Fragments of the Future:
The FTAA in Miami
By Rebecca Solnit
The future was being modeled on both sides of the
massive steel fence erected around the Intercontinental Hotel in
downtown Miami last Thursday. Inside, delegates from every nation in
the western hemisphere but Cuba watered down some portions of the
Free Trade Area of the Americas (FTAA) agreement and postponed
deciding on others in an attempt to prevent a failure as stark as
that of the World Trade Organization ministerial in Cancun two
months before. Outside, an army of 2,500 police in full armor used a
broad arsenal of weapons against thousands of demonstrators and
their constitutional rights. "Not every day do you get tear-gassed,
pepper-sprayed, and hit in the face," said Starhawk, a prominent
figure in the global anticapitalism movement,, who experienced all
three Thursday.
Since the Seattle surprise of 1999, it has become
standard procedure to erect a miniature police state around
globalization summits, and it's hard not to read these rights-free
zones as prefigurations of what full-blown corporate globalization
might bring. After all, this form of globalization would essentially
suspend local, regional, and national rights of self-determination
over labor, environmental, and agricultural conditions in the name
of the dubious benefits of the free market, benefits that would be
enforced by unaccountable transnational authorities acting primarily
to protect the rights of capital. At a labor forum held the day
before the major actions, Dave Bevard, a laid-off union metalworker,
referred to this new world order as "government of the corporations,
by the corporations, for the corporations."
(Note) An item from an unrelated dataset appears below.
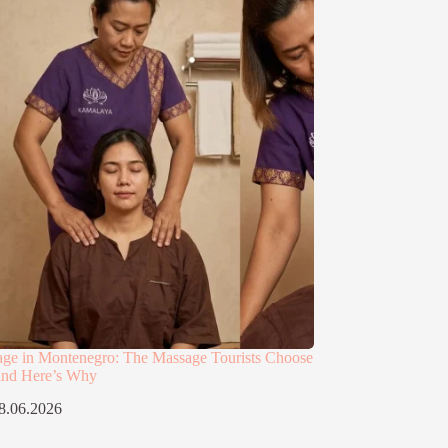
age in Montenegro: The Massage Tourists Choose
and Here’s Why
8.06.2026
The corporate agenda of NAFTA and related
globalization treaties is demonstrated most famously by the case of
MTBE, a gasoline additive that causes severe damage to human health
and the environment. When California phased it out, the Canadian
corporation Methanex filed a lawsuit demanding nearly a billion
dollars in compensation from the US government for profit lost
because of the ban. Under NAFTA rules, corporations have an absolute
right to profit with which local laws must not interfere. Poisoning
the well is no longer a crime; stopping the free flow of poison is.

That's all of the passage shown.